Dharamsala : Every year, Tibetan exiles worldwide remember March 10 — the day when the Chinese launched a crackdown to suppress an uprising in Tibet in 1959. This year, it will also be the first anniversary of the Dalai Lama ending a 369-year-old tradition by splitting his spiritual and political powers.

Officials of the Central Tibetan Administration (CTA), based in this northern Indian hill station, said the decision of the 76-year-old Nobel laureate to shed political and administrative powers was announced by him here during his address at the anniversary of the Tibet National Uprising Day last March.

Most of the powers now rest with the democratically elected, 43-year-old Harvard educated Prime Minister Lobsang Sangay.

“My most cherished aspiration has been fulfilled. I have passed on the political responsibility to Sangay, the democratically elected Kalon Tripa (prime minister),” the Dalai Lama had said soon after Sangay took the oath of office Aug 8, 2011.

The Dalai Lama, the global face of the Tibetan exile movement, left the exiled Tibetans in a state of flux by announcing that he would hand over political power to an elected leadership.

The spiritual guru, revered by the Tibetans as a ‘living god’, asked the parliament-in-exile that necessary amendments be made to the charter for Tibetans in exile to pave the way for devolving his formal authority to the elected leader.

As the budget session of parliament began March 14 last year, the Nobel laureate’s message was read out: “My intention to devolve political authority derives neither from a wish to shirk responsibility nor because I am disheartened. It is to benefit Tibetans in the long run.”

A few days later, he told a gathering here: “The rule by spiritual leaders or the rule by kings is an outdated concept. In reality, I have been describing myself as a semi-retired person for the last 10 years.”

After months of hectic deliberations, both within and outside the parliament, the Dalai Lama May 29 signed the amendment of the charter of Tibetans vesting the CTA and in particular its democratic leadership organs with all political powers and responsibilities formerly held by him.

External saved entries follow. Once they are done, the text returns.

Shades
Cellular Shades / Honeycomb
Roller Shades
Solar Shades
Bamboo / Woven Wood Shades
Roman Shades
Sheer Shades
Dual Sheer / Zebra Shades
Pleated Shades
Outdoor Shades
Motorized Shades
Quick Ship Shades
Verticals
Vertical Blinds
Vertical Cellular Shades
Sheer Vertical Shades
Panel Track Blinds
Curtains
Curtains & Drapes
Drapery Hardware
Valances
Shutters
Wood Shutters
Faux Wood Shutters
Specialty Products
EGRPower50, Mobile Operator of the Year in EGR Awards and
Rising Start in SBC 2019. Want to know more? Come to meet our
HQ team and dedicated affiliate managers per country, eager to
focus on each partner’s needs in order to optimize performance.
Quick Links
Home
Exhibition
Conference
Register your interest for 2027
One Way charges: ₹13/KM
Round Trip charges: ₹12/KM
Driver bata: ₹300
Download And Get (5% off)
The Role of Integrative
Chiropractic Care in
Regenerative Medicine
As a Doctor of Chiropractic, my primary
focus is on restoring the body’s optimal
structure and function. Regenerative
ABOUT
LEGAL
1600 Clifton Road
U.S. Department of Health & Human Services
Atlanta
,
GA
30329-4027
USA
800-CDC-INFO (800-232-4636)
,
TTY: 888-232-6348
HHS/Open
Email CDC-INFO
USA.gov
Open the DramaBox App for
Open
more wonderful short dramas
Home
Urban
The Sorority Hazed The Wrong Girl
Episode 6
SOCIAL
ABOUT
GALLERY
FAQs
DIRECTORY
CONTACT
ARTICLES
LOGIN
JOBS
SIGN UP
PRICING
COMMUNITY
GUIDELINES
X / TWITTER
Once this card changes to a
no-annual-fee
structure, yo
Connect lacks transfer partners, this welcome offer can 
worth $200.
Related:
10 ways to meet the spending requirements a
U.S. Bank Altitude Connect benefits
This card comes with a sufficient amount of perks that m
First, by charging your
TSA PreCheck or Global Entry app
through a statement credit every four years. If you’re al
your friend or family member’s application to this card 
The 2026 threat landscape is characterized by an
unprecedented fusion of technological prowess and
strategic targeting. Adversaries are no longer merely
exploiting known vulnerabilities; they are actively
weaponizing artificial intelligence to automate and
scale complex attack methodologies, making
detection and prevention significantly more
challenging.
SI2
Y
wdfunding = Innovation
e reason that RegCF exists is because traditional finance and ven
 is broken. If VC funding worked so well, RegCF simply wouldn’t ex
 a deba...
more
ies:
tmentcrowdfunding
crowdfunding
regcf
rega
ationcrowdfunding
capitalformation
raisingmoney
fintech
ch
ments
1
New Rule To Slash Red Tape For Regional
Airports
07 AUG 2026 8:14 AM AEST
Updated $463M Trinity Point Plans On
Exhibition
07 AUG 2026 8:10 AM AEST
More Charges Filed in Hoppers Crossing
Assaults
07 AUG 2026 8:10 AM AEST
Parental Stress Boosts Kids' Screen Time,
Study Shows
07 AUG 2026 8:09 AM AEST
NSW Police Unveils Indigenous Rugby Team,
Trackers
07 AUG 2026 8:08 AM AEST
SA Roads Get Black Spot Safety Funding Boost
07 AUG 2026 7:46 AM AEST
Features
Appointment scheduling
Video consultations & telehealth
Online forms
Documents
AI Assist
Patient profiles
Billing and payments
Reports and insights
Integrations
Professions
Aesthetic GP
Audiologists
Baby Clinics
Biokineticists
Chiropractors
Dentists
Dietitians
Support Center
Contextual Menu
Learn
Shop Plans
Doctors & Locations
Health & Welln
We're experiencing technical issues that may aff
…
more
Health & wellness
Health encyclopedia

This brings to an end the centuries’ old tradition of the Dalai Lamas holding both spiritual and temporal powers since the fifth Dalai Lama in 1642.

But now, with the Dalai Lama draping only the spiritual robe, he ceases to have any say in the political arena.

CTA spokesperson Lobsang Choedak told IANS that prime minister Sangay would address the Tibetans and the internal community at the national uprising anniversary.

Political observers here say the Dalai Lama, who was forced along with some 80,000 Tibetans to flee his homeland March 17, 1959, after successfully trudging the journey of shedding political roles, is now wishing for another journey-to return to his homeland Tibet.

“Yes, I remain optimistic that I will be able to return to Tibet. China is in the process of changing. Besides, I am not seeking separation from China,” the Nobel laureate wrote on his official website.

Even the Dalai Lama’s first political successor Sangay believes the return of the Dalai Lama to Tibet.

“I have never been allowed to set foot in Tibet. My late father, like many of our parents, could not return to Tibet. Together, we will ensure the return of the Dalai Lama to Tibet, reunite our people, and restore freedom in Tibet,” Sangay said after taking oath of office of prime minister.

It was in 1959 that the 14th Dalai Lama, Tenzin Gyatso, whom China calls a separatist, fled Tibet after an anti-communist uprising. He then headed a Tibetan government-in-exile which never won recognition from any country.

India is home to around 100,000 Tibetans.